[[ Records for processing, beginning ]]
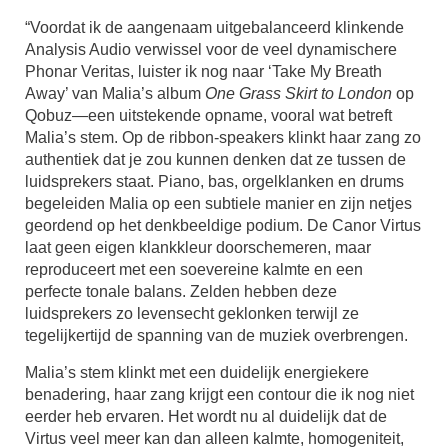
“Voordat ik de aangenaam uitgebalanceerd klinkende
Analysis Audio verwissel voor de veel dynamischere
Phonar Veritas, luister ik nog naar ‘Take My Breath
Away’ van Malia’s album
One Grass Skirt to London
op
Qobuz—een uitstekende opname, vooral wat betreft
Malia’s stem. Op de ribbon-speakers klinkt haar zang zo
authentiek dat je zou kunnen denken dat ze tussen de
luidsprekers staat. Piano, bas, orgelklanken en drums
begeleiden Malia op een subtiele manier en zijn netjes
geordend op het denkbeeldige podium. De Canor Virtus
laat geen eigen klankkleur doorschemeren, maar
reproduceert met een soevereine kalmte en een
perfecte tonale balans. Zelden hebben deze
luidsprekers zo levensecht geklonken terwijl ze
tegelijkertijd de spanning van de muziek overbrengen.
Malia’s stem klinkt met een duidelijk energiekere
benadering, haar zang krijgt een contour die ik nog niet
eerder heb ervaren. Het wordt nu al duidelijk dat de
Virtus veel meer kan dan alleen kalmte, homogeniteit,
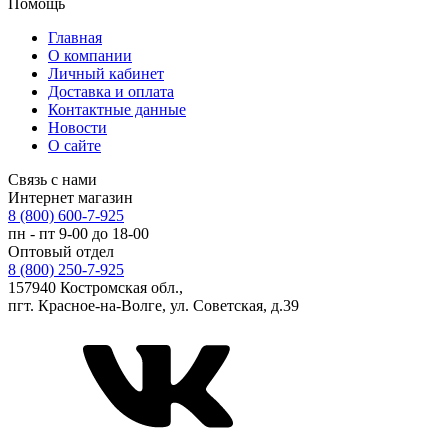
Помощь
Главная
О компании
Личный кабинет
Доставка и оплата
Контактные данные
Новости
О сайте
Связь с нами
Интернет магазин
8 (800) 600-7-925
пн - пт 9-00 до 18-00
Оптовый отдел
8 (800) 250-7-925
157940 Костромская обл.,
пгт. Красное-на-Волге, ул. Советская, д.39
[[ Records for processing, end ]]
Work item: The answer must be the lines of the entries above, written out exactly from the first through the one with "Malia’s stem. Op", and no pictures.

Task output:
“Voordat ik de aangenaam uitgebalanceerd klinkende
Analysis Audio verwissel voor de veel dynamischere
Phonar Veritas, luister ik nog naar ‘Take My Breath
Away’ van Malia’s album
One Grass Skirt to London
op
Qobuz—een uitstekende opname, vooral wat betreft
Malia’s stem. Op de ribbon-speakers klinkt haar zang zo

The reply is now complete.